(Task objective) A single number is the answer: how many lines of the entries contain the word "profile"?

(Records for the task)

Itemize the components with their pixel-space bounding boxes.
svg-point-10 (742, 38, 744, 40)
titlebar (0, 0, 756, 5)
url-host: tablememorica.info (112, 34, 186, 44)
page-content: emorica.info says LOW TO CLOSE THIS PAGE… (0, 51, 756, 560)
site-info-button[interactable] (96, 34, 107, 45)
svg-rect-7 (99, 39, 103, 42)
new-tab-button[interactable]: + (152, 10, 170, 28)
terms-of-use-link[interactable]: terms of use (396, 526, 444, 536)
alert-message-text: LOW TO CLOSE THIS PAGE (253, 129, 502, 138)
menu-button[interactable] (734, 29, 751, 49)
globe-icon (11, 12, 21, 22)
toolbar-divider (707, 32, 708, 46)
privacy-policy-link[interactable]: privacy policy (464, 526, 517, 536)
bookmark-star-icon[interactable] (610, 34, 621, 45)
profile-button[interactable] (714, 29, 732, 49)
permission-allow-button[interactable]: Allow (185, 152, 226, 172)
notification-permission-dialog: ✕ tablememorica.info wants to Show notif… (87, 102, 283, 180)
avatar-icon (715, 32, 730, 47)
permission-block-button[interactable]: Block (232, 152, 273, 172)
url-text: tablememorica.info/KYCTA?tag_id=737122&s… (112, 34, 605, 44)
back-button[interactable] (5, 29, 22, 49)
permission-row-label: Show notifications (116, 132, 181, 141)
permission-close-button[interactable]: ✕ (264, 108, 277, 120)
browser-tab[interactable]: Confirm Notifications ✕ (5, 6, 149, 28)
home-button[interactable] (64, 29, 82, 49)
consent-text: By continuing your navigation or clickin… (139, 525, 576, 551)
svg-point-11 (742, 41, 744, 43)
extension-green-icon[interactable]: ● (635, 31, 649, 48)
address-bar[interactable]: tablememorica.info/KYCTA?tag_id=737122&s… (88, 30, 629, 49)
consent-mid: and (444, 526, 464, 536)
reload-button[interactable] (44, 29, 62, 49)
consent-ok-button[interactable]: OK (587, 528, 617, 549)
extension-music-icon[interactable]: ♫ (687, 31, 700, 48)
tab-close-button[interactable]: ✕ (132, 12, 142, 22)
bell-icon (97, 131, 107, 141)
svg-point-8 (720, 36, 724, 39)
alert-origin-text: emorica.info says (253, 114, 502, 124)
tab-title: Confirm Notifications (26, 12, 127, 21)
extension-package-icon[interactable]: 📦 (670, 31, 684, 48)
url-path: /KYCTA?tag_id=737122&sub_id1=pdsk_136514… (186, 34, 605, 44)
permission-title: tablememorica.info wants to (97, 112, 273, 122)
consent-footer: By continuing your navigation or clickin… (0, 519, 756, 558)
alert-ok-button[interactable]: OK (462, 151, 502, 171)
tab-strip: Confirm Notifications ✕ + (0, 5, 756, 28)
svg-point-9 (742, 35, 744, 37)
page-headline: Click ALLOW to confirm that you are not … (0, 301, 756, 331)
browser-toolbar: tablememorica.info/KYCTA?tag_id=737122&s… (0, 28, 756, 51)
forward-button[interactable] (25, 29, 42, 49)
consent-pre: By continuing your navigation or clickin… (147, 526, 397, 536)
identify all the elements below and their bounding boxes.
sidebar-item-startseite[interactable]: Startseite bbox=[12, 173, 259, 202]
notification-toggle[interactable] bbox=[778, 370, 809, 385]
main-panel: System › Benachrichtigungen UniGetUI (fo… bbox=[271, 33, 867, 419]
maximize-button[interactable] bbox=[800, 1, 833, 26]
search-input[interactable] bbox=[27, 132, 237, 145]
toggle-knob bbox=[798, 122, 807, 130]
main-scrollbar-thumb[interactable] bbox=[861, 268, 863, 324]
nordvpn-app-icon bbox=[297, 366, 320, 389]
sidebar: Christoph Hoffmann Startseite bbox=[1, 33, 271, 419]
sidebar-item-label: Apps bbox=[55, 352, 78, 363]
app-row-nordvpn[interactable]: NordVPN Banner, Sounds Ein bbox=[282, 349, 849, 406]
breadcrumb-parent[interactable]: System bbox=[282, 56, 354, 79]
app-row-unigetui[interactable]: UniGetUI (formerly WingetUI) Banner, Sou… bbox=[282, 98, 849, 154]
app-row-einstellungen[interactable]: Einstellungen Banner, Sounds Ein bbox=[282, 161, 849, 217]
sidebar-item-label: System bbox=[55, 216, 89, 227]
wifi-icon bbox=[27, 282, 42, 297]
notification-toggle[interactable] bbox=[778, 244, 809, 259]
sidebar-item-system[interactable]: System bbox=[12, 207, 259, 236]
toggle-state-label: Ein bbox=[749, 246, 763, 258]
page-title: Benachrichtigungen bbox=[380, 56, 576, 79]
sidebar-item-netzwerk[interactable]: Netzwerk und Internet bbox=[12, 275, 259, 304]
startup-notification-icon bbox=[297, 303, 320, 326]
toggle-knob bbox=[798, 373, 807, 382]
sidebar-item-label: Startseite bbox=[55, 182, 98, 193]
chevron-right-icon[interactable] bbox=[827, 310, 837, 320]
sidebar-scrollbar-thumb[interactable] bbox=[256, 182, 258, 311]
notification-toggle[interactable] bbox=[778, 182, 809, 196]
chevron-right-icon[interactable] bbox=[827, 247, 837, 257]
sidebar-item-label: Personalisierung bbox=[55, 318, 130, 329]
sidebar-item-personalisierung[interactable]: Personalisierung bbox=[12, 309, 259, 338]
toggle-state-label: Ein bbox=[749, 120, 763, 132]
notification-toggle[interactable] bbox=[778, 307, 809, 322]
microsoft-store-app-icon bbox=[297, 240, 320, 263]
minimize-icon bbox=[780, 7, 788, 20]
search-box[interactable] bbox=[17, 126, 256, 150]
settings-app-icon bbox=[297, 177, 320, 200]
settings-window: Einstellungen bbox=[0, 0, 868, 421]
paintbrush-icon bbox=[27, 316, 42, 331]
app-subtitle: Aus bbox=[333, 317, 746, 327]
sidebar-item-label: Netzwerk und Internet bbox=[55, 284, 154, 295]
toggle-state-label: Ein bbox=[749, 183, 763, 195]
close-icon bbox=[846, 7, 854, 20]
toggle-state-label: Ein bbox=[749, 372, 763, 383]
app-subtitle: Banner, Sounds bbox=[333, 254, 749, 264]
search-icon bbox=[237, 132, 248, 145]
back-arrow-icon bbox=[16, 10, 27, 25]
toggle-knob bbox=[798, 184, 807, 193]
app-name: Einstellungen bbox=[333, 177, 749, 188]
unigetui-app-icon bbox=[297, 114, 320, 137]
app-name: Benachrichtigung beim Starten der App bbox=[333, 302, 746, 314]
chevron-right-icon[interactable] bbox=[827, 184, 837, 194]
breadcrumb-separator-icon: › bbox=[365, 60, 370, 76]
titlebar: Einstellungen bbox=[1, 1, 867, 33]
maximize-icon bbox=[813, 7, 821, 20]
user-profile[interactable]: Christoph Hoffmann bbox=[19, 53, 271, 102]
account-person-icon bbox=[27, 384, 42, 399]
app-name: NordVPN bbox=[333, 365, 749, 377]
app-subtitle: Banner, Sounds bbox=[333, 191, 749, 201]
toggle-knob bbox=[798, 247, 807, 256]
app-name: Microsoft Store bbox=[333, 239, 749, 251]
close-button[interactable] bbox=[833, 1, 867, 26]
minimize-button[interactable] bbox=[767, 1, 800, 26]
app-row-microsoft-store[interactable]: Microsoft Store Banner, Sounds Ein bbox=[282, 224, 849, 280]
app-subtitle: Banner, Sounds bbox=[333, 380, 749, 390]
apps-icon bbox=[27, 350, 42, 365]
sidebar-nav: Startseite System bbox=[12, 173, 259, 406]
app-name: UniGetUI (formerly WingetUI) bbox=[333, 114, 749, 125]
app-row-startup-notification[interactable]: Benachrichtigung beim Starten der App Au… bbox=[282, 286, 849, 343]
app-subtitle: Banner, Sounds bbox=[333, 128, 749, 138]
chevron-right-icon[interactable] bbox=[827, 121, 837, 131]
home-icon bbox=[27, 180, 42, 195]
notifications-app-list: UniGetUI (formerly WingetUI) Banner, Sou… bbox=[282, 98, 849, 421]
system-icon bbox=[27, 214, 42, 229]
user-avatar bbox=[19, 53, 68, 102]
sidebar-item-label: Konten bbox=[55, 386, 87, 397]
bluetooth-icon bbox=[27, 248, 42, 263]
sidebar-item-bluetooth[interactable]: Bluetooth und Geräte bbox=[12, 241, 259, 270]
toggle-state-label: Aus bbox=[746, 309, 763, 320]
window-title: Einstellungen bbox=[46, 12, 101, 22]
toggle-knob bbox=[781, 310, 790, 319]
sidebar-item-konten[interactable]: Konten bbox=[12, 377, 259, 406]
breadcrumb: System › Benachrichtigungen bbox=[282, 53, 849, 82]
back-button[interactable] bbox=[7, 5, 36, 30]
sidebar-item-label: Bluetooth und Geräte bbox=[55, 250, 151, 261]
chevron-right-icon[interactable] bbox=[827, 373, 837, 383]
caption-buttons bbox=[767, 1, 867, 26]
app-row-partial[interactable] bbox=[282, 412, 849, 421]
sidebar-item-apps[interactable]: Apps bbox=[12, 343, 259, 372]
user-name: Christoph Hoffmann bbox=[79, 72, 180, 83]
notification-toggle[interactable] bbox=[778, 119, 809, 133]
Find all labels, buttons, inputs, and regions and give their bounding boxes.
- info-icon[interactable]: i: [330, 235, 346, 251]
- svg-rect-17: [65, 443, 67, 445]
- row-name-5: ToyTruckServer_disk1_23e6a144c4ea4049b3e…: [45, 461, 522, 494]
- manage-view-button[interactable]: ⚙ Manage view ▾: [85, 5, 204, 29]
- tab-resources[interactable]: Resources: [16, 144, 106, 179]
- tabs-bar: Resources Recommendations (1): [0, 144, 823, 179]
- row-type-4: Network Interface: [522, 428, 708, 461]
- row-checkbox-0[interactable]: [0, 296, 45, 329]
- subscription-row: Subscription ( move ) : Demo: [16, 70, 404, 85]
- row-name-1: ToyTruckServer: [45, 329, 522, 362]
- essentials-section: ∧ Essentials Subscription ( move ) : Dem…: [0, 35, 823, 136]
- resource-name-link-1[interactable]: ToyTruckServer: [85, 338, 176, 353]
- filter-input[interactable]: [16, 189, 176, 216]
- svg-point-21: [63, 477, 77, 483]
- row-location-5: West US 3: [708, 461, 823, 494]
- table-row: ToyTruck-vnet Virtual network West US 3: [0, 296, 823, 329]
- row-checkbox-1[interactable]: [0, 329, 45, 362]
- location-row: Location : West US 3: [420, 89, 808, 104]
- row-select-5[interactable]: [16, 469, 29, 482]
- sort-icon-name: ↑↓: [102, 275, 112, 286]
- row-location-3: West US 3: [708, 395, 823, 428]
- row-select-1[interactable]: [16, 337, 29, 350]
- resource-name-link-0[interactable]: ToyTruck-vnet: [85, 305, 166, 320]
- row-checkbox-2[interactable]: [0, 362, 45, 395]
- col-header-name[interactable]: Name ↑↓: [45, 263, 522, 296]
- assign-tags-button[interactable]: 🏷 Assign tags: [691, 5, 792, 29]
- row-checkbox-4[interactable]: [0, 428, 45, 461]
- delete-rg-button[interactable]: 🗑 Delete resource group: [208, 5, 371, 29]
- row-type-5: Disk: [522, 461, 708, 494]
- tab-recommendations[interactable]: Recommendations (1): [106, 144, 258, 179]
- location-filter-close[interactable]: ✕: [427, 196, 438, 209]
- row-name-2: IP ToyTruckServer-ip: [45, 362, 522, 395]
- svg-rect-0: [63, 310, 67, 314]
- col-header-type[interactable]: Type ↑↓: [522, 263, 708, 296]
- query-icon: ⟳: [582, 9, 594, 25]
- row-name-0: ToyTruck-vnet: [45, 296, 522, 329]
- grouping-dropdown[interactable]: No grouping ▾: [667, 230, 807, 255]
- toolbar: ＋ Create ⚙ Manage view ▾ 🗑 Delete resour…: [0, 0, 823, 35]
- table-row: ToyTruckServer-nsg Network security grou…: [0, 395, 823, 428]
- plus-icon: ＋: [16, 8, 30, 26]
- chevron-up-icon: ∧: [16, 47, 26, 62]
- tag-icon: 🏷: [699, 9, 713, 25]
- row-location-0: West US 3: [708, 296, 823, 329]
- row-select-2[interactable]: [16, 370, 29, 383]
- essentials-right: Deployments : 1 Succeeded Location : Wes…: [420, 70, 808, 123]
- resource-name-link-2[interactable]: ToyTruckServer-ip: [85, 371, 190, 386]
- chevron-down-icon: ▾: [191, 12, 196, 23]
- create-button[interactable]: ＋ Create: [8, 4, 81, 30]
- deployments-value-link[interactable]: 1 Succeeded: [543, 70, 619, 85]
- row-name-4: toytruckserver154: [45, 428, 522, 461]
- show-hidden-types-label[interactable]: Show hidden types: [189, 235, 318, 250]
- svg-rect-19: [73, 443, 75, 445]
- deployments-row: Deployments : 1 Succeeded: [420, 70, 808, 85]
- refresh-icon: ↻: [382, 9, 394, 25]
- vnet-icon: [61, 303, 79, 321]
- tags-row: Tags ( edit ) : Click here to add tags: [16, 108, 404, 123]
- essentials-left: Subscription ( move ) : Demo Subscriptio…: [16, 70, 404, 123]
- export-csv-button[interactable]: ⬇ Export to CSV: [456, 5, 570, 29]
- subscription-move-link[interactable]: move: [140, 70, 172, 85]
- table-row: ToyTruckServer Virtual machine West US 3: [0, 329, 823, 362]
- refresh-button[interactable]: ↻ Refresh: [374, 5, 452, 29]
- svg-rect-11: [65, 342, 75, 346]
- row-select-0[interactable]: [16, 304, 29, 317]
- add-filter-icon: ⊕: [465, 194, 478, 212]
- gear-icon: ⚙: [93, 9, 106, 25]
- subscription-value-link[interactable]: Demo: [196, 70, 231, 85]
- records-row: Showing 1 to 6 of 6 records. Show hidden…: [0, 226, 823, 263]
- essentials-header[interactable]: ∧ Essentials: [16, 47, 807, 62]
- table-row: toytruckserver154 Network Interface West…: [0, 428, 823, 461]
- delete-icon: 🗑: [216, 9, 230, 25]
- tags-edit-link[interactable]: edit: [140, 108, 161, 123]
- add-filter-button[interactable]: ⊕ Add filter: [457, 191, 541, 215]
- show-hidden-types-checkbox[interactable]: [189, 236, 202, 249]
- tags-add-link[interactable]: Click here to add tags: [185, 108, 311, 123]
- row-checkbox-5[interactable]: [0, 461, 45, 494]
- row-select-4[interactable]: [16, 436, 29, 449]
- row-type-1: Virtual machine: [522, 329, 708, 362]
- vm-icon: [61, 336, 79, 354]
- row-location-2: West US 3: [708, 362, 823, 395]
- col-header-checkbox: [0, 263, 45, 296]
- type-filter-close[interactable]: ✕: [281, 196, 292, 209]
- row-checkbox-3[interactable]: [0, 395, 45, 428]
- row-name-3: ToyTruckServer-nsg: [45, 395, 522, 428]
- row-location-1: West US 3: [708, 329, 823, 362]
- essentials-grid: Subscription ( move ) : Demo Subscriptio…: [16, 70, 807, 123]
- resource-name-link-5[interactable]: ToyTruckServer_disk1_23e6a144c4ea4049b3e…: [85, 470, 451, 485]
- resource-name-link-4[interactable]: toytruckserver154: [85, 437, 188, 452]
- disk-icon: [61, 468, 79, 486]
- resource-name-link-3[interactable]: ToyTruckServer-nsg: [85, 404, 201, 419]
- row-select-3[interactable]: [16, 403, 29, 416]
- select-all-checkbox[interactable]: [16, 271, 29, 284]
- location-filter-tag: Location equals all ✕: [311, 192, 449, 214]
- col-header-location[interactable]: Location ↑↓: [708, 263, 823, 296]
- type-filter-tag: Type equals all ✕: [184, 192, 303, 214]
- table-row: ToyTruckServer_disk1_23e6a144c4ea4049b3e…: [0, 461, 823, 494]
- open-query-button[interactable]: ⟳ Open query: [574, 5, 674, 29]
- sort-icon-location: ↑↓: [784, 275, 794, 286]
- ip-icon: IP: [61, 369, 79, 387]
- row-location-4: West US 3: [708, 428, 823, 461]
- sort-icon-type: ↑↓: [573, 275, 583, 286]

(Task answer) 2